Reputation: 1759
I have a text file that is comma delimited. The first line is a list of field names, and subsequent lines contain data. I'll get new versions of the file, and I want to extract all the values from a particular column by name rather than by column number. (I.e. the column I want may be in different positions in different versions of the file.)
For example, here are two files:
foo,bar,interesting,junk
1,2,gold,ramjet
2,25,diamonds,superfluous
and
foo,bar,baz,interesting,junk,morejunk
5,3,smurf,platinum,garbage,scrap
6,2.5,mushroom,sodium,liverwurst,eew
I'd like a single script that will go through multiple files, extracting the minerals in the "interesting" column. :-)
What I've got so far is something that works on ONE file, but I know that awk is more elegant than this. How do I clean this up and make it work on multiple files at once?
BEGIN {
FS=",";
}
NR == 1 {
for(i=1; i<=NF; i++) {
if($i=="interesting") {
col=i;
}
}
}
NR > 1 {
print $col;
}
Upvotes: 5
Views: 2585
Reputation: 204015
Do it this way:
$ cat tst.awk
BEGIN { FS=OFS="," }
FNR==1 { for (i=1;i<=NF;i++) f[$i]=i; next }
{ print $(f["interesting"]) }
$ awk -f tst.awk file1 file2
gold
diamonds
platinum
sodium
Creating a name->value array is always the best approach when it's applicable.
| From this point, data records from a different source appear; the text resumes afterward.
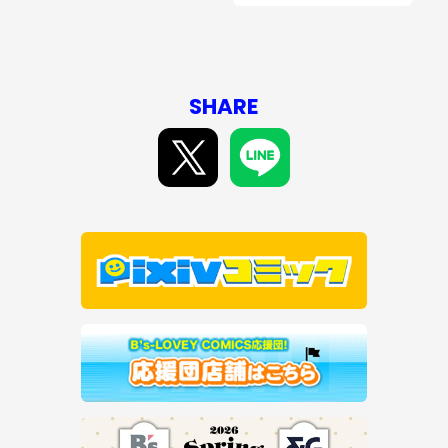
SHARE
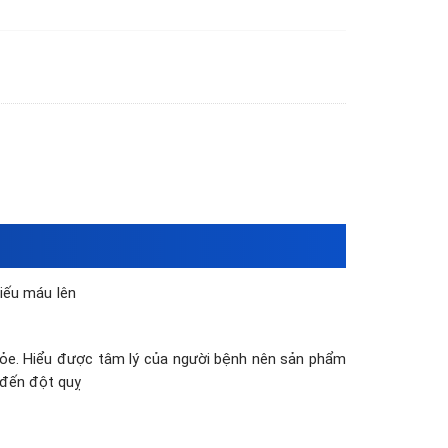
găn nguy cơ đột quỵ số lượng
iếu máu lên
hỏe. Hiểu được tâm lý của người bệnh nên sản phẩm
 đến đột quỵ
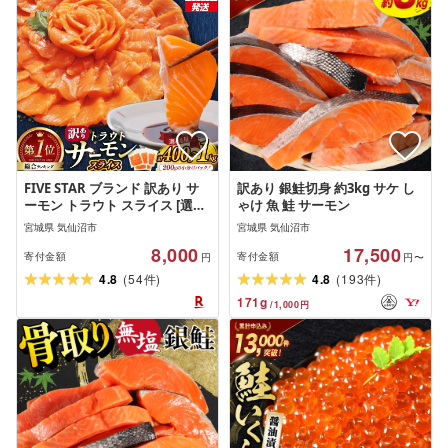
FIVE STAR ブランド 訳あり サ
訳あり 銀鮭切身 約3kg サケ し
ーモン トラウト スライス [選べ
ゃけ 魚 鮭 サーモン
る内容量] 400g 600g 800g 1kg
宮城県 気仙沼市
宮城県 気仙沼市
[カネダイ 気仙沼市 20566193]
8,000
17,500
魚 魚介類 刺身 小分け 冷凍 鮭 さ
寄付金額
寄付金額
円
円〜
け 海鮮 切り落とし 生食用 真空
(
)
(
)
4.8
54
4.8
193
件
件
パック さけ サケ 食品 生食 サー
171
g
/
1,000
円
モントラウト 個包装 お刺身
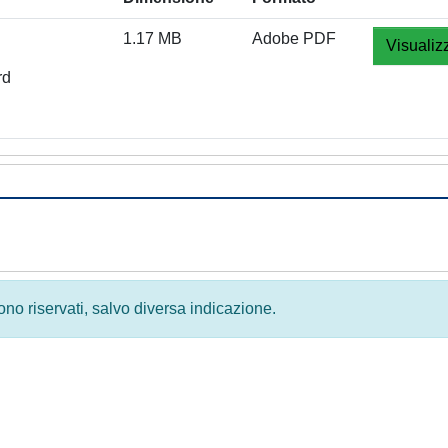
1.17 MB
Adobe PDF
Visualiz
rd
 sono riservati, salvo diversa indicazione.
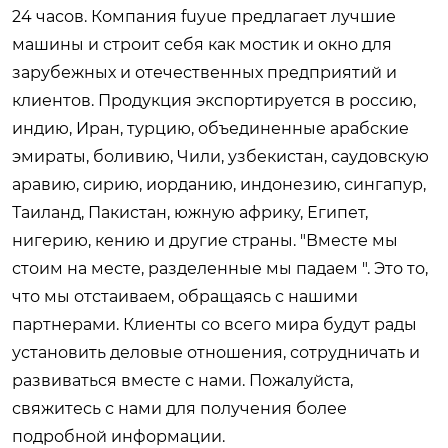
24 часов. Компания fuyue предлагает лучшие
машины и строит себя как мостик и окно для
зарубежных и отечественных предприятий и
клиентов. Продукция экспортируется в россию,
индию, Иран, турцию, объединенные арабские
эмираты, боливию, Чили, узбекистан, саудовскую
аравию, сирию, иорданию, индонезию, сингапур,
Таиланд, Пакистан, южную африку, Египет,
нигерию, кению и другие страны. "Вместе мы
стоим на месте, разделенные мы падаем ". Это то,
что мы отстаиваем, обращаясь с нашими
партнерами. Клиенты со всего мира будут рады
установить деловые отношения, сотрудничать и
развиваться вместе с нами. Пожалуйста,
свяжитесь с нами для получения более
подробной информации.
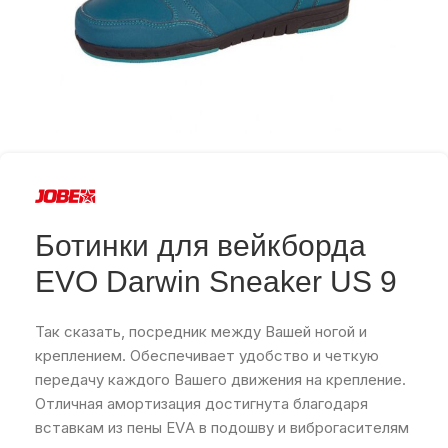
Ботинки для вейкборда
EVO Darwin Sneaker US 9
Так сказать, посредник между Вашей ногой и
креплением. Обеспечивает удобство и четкую
передачу каждого Вашего движения на крепление.
Отличная амортизация достигнута благодаря
вставкам из пены EVA в подошву и виброгасителям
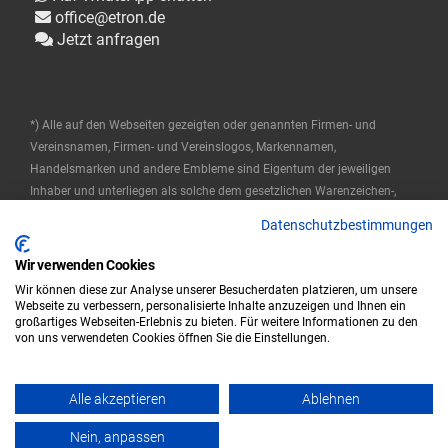
office@etron.de
Jetzt anfragen
*) Alle auf den Webseiten gezeigten oder genannten Firmen- und
Vereinsnamen, Firmen- und Vereinslogos, Markennamen,
Handelsmarken und andere Embleme sind Eigentum der jeweiligen
Inhaber und unterliegen als solche dem gesetzlichen Warenzeichen-,
Marken- und patentrechtlichen Schutz. Diese Namen werden hier nur
Datenschutzbestimmungen
verwendet, um die Produkte zu beschreiben oder zu identifizieren, und
stellen keine Zugehörigkeit durch die Markeninhaber dar.
Wir verwenden Cookies
Wir können diese zur Analyse unserer Besucherdaten platzieren, um unsere
© 2025 ETRON Softwareentwicklungs- und Vertriebs GmbH
Webseite zu verbessern, personalisierte Inhalte anzuzeigen und Ihnen ein
großartiges Webseiten-Erlebnis zu bieten. Für weitere Informationen zu den
Impressum
Datenschutz
AGB
von uns verwendeten Cookies öffnen Sie die Einstellungen.
|
|
Alle akzeptieren
Ablehnen
© 2023 ETRON - Powered by ETRON - Webshop, Warenwirtschaft und
Kassensysteme
Nein, anpassen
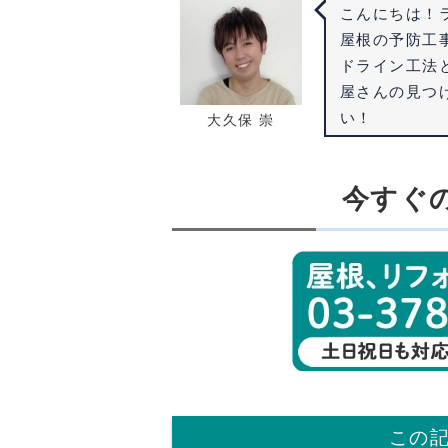
こんにちは！
屋根の予防工
ドライン工法
屋さんの見つ
い！
大久保 崇
今すぐ
この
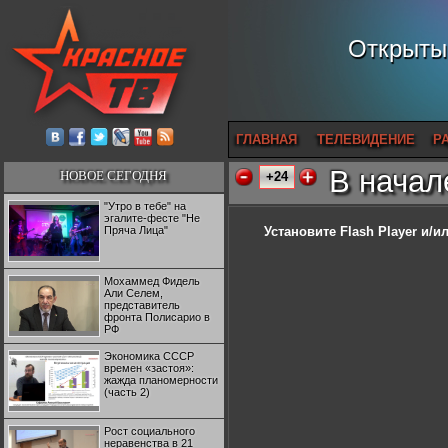
Открытый
ГЛАВНАЯ
ТЕЛЕВИДЕНИЕ
Р
В начал
НОВОЕ СЕГОДНЯ
+24
"Утро в тебе" на
эгалите-фесте "Не
Пряча Лица"
Установите Flash Player
и/ил
Мохаммед Фидель
Али Селем,
представитель
фронта Полисарио в
РФ
Экономика СССР
времен «застоя»:
жажда планомерности
(часть 2)
Рост социального
неравенства в 21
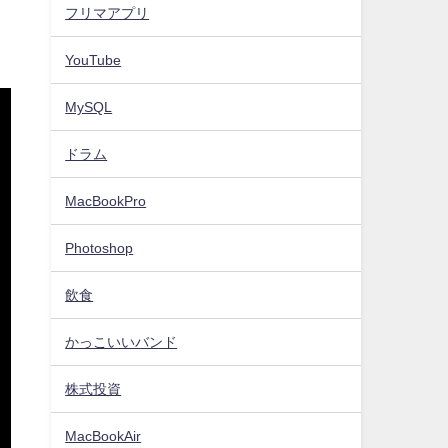
フリマアプリ
YouTube
MySQL
ドラム
MacBookPro
Photoshop
飲食
かっこいいバンド
株式投資
MacBookAir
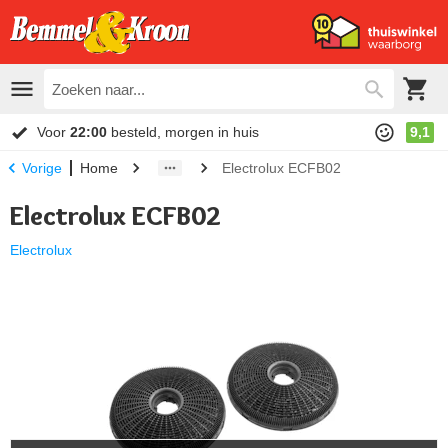
Voor
22:00
besteld, morgen in huis
9,1
Home
Electrolux ECFB02
Vorige
Electrolux ECFB02
Electrolux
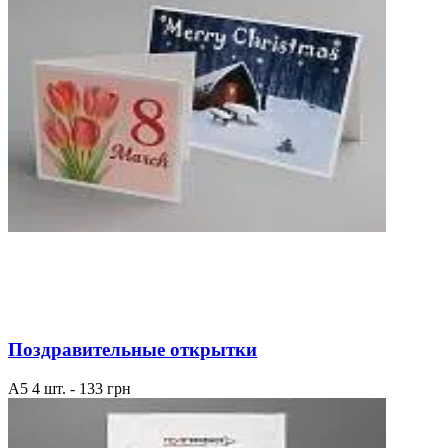
Поздравительные открытки
А5 4 шт. - 133 грн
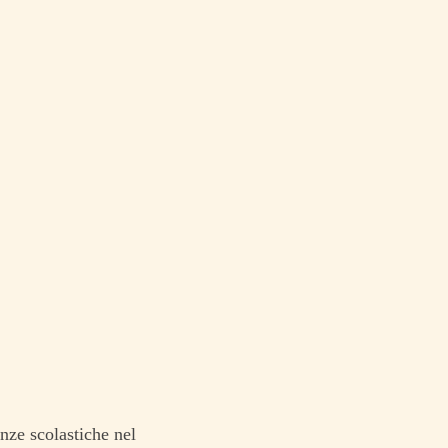
N
nze scolastiche nel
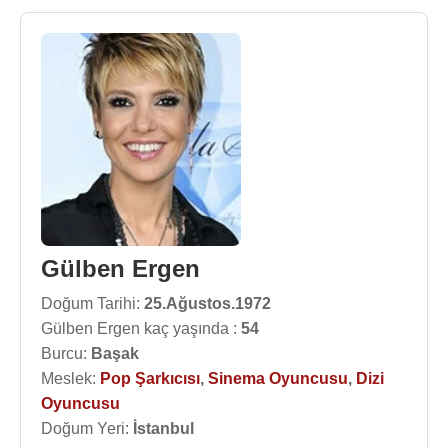
Gülben Ergen
Doğum Tarihi:
25.Ağustos.1972
Gülben Ergen kaç yaşında :
54
Burcu:
Başak
Meslek:
Pop Şarkıcısı
,
Sinema Oyuncusu
,
Dizi
Oyuncusu
Doğum Yeri:
İstanbul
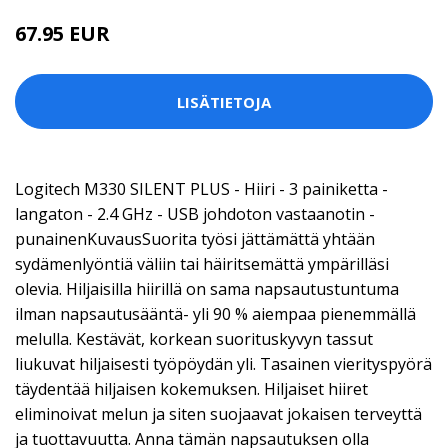
67.95 EUR
LISÄTIETOJA
Logitech M330 SILENT PLUS - Hiiri - 3 painiketta -
langaton - 2.4 GHz - USB johdoton vastaanotin -
punainenKuvausSuorita työsi jättämättä yhtään
sydämenlyöntiä väliin tai häiritsemättä ympärilläsi
olevia. Hiljaisilla hiirillä on sama napsautustuntuma
ilman napsautusääntä- yli 90 % aiempaa pienemmällä
melulla. Kestävät, korkean suorituskyvyn tassut
liukuvat hiljaisesti työpöydän yli. Tasainen vierityspyörä
täydentää hiljaisen kokemuksen. Hiljaiset hiiret
eliminoivat melun ja siten suojaavat jokaisen terveyttä
ja tuottavuutta. Anna tämän napsautuksen olla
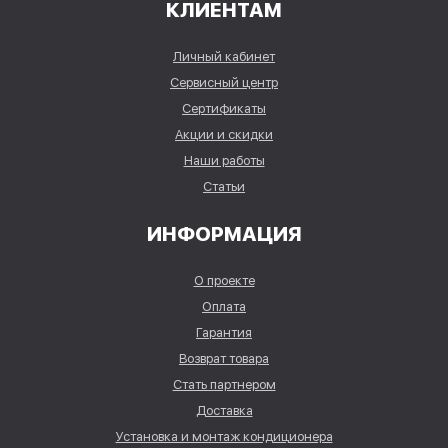
КЛИЕНТАМ
Личный кабинет
Сервисный центр
Сертификаты
Акции и скидки
Наши работы
Статьи
ИНФОРМАЦИЯ
О проекте
Оплата
Гарантия
Возврат товара
Стать партнером
Доставка
Установка и монтаж кондиционера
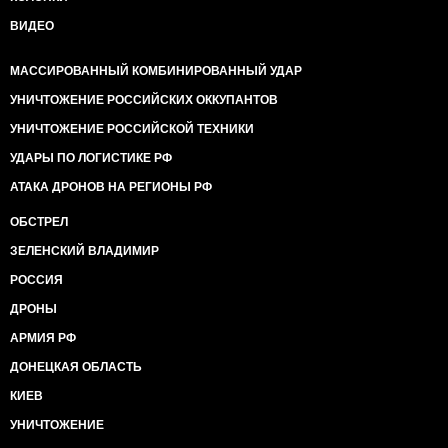
ВИДЕО
МАССИРОВАННЫЙ КОМБИНИРОВАННЫЙ УДАР
УНИЧТОЖЕНИЕ РОССИЙСКИХ ОККУПАНТОВ
УНИЧТОЖЕНИЕ РОССИЙСКОЙ ТЕХНИКИ
УДАРЫ ПО ЛОГИСТИКЕ РФ
АТАКА ДРОНОВ НА РЕГИОНЫ РФ
ОБСТРЕЛ
ЗЕЛЕНСКИЙ ВЛАДИМИР
РОССИЯ
ДРОНЫ
АРМИЯ РФ
ДОНЕЦКАЯ ОБЛАСТЬ
КИЕВ
УНИЧТОЖЕНИЕ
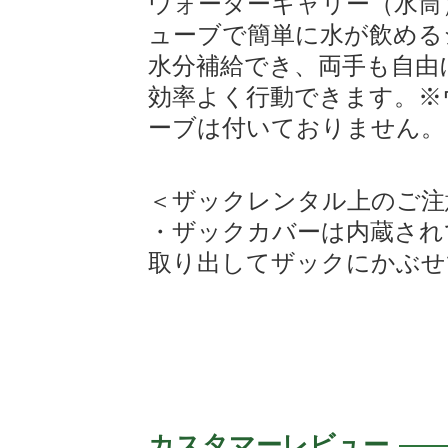
ウォーターキャリー（水筒
ューブで簡単に水が飲める
水分補給でき、両手も自由
効率よく行動できます。※
ーブは付いておりません。
＜ザックレンタル上のご注
・ザックカバーは内蔵され
取り出してザックにかぶせ
カスタマーレビュー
It keeps every part of the code simple and decoupled from the rest of the code, and it sets you up for doing other things like changing the order of the fields when you output the results, e.g.:
$ cat tst.awk
BEGIN { FS=OFS="," }
FNR==1 { for (i=1;i<=NF;i++) f[$i]=i; next }
{ print $(f["junk"]), $(f["interesting"]), $(f["bar"]) }
$ awk -f tst.awk file1 file2
ramjet,gold,2
superfluous,diamonds,25
garbage,platinum,3
liverwurst,sodium,2.5
Upvotes: 2
Reputation: 46856
You're pretty darn close already. Just use FNR instead of NR, for "File NR".
#!/usr/bin/awk -f
BEGIN { FS="," }
FNR==1 {
for (col=1;col<=NF;col++)
if ($col=="interesting")
next
}
{ print $col }
Or if you like:
#!/usr/bin/awk -f
BEGIN { FS="," }
FNR==1 { for (col=1;$col!="interesting";col++); next }
{ print $col }
Or if you prefer one-liners:
$ awk -F, -v txt="interesting" 'FNR==1{for(c=1;$c!=txt;c++);next} {print $c}' file1 file2
Of course, be careful that you actually have the specified column, or you may find yourself in an endless loop. You can probably figure out the extra condition that saves you from that risk.
Note that in awk, you only need to terminate commands with semicolons if they are followed by another command. Thus, you would do this:
command1; command2
But you can drop the semicolon if you separate commands with newlines:
command1
command2
Upvotes: 4